Hello, I am working on a todo-list app and have a problem.

Inside a class, I have a method called addNewTask(), which adds a new task to the list and most important, create an icon, which when user click to, needs to call a method removeTask which will delete this task:

document.getElementById(deleteIcon.id).addEventListener("click", function(){
             self.removeTask(self.lastTaskId);
         })

The problem is, that it doesn’t assign the value right in the moment, but when the user click the icon. So it always delete the last task. I need something like a self.removeTask(1), then self.removeTask(2)…

How can I solve this?
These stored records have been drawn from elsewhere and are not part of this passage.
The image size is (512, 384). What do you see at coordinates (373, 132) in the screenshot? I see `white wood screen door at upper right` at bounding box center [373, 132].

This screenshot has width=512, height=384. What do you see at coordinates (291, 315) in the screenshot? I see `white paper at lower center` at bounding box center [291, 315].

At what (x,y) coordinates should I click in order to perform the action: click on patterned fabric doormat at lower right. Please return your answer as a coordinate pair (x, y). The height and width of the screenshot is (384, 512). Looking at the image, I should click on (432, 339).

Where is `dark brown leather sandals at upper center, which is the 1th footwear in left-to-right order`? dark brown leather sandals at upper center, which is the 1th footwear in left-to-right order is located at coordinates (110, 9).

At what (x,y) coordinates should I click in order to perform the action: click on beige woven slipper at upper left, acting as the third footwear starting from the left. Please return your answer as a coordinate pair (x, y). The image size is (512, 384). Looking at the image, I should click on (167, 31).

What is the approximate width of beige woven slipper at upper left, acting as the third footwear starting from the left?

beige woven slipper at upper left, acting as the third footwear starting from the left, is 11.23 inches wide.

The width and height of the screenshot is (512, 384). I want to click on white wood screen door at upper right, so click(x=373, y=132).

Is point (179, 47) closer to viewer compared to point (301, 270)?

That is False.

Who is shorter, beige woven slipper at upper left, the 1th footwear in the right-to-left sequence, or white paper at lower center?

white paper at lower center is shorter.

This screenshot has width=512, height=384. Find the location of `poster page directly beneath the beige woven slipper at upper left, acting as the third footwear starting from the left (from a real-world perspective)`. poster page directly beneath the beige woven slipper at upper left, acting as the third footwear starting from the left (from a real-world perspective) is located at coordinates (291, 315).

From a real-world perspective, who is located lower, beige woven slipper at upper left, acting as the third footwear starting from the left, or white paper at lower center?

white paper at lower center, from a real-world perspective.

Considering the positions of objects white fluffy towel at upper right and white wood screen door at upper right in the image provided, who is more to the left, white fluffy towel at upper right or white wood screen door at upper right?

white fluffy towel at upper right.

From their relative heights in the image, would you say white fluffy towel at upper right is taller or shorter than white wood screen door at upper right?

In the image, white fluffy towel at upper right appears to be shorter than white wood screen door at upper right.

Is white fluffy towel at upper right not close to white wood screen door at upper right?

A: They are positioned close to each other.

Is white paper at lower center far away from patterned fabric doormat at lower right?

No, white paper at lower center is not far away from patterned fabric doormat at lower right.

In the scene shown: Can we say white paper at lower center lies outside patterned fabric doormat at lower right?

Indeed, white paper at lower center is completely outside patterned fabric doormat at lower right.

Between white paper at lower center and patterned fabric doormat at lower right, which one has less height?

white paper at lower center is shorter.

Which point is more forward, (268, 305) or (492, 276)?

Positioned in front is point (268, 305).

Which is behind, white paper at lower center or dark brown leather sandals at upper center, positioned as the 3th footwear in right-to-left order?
I am sorry for a bad explanation, let me know if it’s really bad, I can try to explain it better.

I solved this issue by declaring the ‘x’ before the addEventListener method:
let x = this.lastTaskId;

and then just used ‘x’ as a parameter :smiley:

The event listener will automatically pass an event object into your event handler function (removeTask). This event object will allow you to determine which icon was clicked on and with that information you can determine which task to delete.

First thing you’ll want to do is call the addEventListener a little differently:

document.getElementById(deleteIcon.id).addEventListener("click", self.removeTask);

Notice how I am just passing the name of the function. That’s OK, because the event listener is going to automatically pass an event object into the removeTask function, which you will be able to use to determine which delete icon was clicked on.

In order to make this work, when you define the removeTask function you need to add the event object as an argument to the function, for example:

function removeTask(event) { ... }

Now you are set up to receive the event object. The event object allows you to determine which delete icon was clicked on by looking at the target property (you would access it through the object as event.target). Now you just need to figure out how you would associate each delete icon with its related task.

One way you could do this is to add a data attribute to the delete icon which holds the task ID you want to delete:

data-taskid="1234"

Then when the icon is clicked and the removeTask function is called, you can get the task ID from the event object:

event.target.dataset.taskid

That is definitely one way to solve it but it is probably not the optimal way. Right now you are adding an event listener on each individual delete icon. This is going to hurt performance as more icons are added to the page. The better way to do this is to use event delegation to handle the clicks on the delete icons. Basically, you add one click handler for all of the delete icons on an element that wraps the icons and then take advantage of the fact that the click event will bubble up to that element. But in order to do this you will need to use the approach I outlined above in which you inspect the event object to figure out which icon was clicked.